И мы входим в широкую дверь с резными картинами деяний Единого. А я думаю, что дядюшке, чьего имени я так и не узнал, стоило лишь позволить своим мордоворотам отпустить рыцаренка на подвиг — и никто не доказал бы, что замок достался безутешному родственнику не по праву. Не вовремя мы… Хотя кто сказал, что слова двух наемников без роду и племени перевесят слово мессира рыцаря? Не нравится мне оставлять эту компанию за спиной — а что делать?

В церкви тихо. Зал шагах в шести впереди, за очередной дверью, безобидно открытой наполовину, будто служка, выходя, неплотно прикрыл створку. А здесь, в узком длинном преддверье, такое беззвучие, что зубы ломит от этой неправильной тишины. Не могут несколько десятков перепуганных людей вести себя так тихо. Да и вообще, живые люди на это неспособны. Но здесь тихо и спокойно — и мягко закрывается дверь за нашими спинами.

Виннар, сунувшийся было вперед, перед самым порогом отчего-то медлит — ладонь, созданная для весла драккара, замирает на ручке двери. Или это дверь заклинило? Хмыкнув, он подается вперед плечом и с трудом двигает деревянную створку. Я молчу, глубоко и медленно дыша холодным воздухом, впитывая боль и смерть, разлитые в нем. Так же молча кладу ладонь на покатый валун плеча — и прохожу первым по грубо шлифованному каменному полу, темному от влажных потеков. Церковный свод уходит ввысь, туда, где цветные блики витражей дрожат на фресках, а здесь, внизу — узкая тропа между распростертыми на полу телами ведет к алтарю. Глухо ругается сзади Виннар, протиснувшись в дверь — и замолкает, увидев, что ее держало.

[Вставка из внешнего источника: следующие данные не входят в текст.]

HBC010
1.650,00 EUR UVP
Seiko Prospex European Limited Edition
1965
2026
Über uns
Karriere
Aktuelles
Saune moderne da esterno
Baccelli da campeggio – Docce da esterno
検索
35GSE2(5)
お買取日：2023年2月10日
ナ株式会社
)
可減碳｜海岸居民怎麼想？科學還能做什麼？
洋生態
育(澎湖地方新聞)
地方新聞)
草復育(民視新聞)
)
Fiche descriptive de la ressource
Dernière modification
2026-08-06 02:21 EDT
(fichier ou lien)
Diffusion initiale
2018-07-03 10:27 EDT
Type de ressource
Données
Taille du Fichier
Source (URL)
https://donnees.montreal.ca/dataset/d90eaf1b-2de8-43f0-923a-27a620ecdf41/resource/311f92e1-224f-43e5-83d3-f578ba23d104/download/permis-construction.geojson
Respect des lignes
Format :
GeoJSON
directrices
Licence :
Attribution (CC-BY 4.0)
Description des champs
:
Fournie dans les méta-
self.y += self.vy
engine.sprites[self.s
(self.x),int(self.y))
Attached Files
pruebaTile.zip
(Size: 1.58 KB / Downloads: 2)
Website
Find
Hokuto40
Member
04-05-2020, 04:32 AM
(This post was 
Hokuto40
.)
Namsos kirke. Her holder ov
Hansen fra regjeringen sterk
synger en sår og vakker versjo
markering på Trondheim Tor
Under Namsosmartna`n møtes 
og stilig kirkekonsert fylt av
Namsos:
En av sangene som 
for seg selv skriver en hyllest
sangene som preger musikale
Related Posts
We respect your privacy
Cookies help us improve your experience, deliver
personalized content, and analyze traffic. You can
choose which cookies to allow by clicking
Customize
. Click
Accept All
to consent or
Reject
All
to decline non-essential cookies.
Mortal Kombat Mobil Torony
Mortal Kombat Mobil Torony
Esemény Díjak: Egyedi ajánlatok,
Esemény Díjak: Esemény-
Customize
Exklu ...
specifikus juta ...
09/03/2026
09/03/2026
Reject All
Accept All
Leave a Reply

Не такая уж большая деревня… Это лишь с первого взгляда кажется, что нелепо изломанные куклы с мучнисто-белыми лицами повсюду: у подножья статуй, между сдвинутыми к стенам скамьями, возле стрельчатых окон… Да и люди большей частью живы. Разве что в паре мест колышется темное марево, видное только мне — ореол недавней смерти. Дети, подростки, женщины… Мужчин на удивление немного, но потом я вспоминаю, что в полусотне миль отсюда — большая облава: инквизиция ловит некроманта, осквернившего древнее кладбище — и едва не улыбаюсь. Вот уж не думал, что обрадуюсь обычаю церковников сгонять крестьян на облавы. Это же насколько меньше народу попало сюда? Впору награду просить!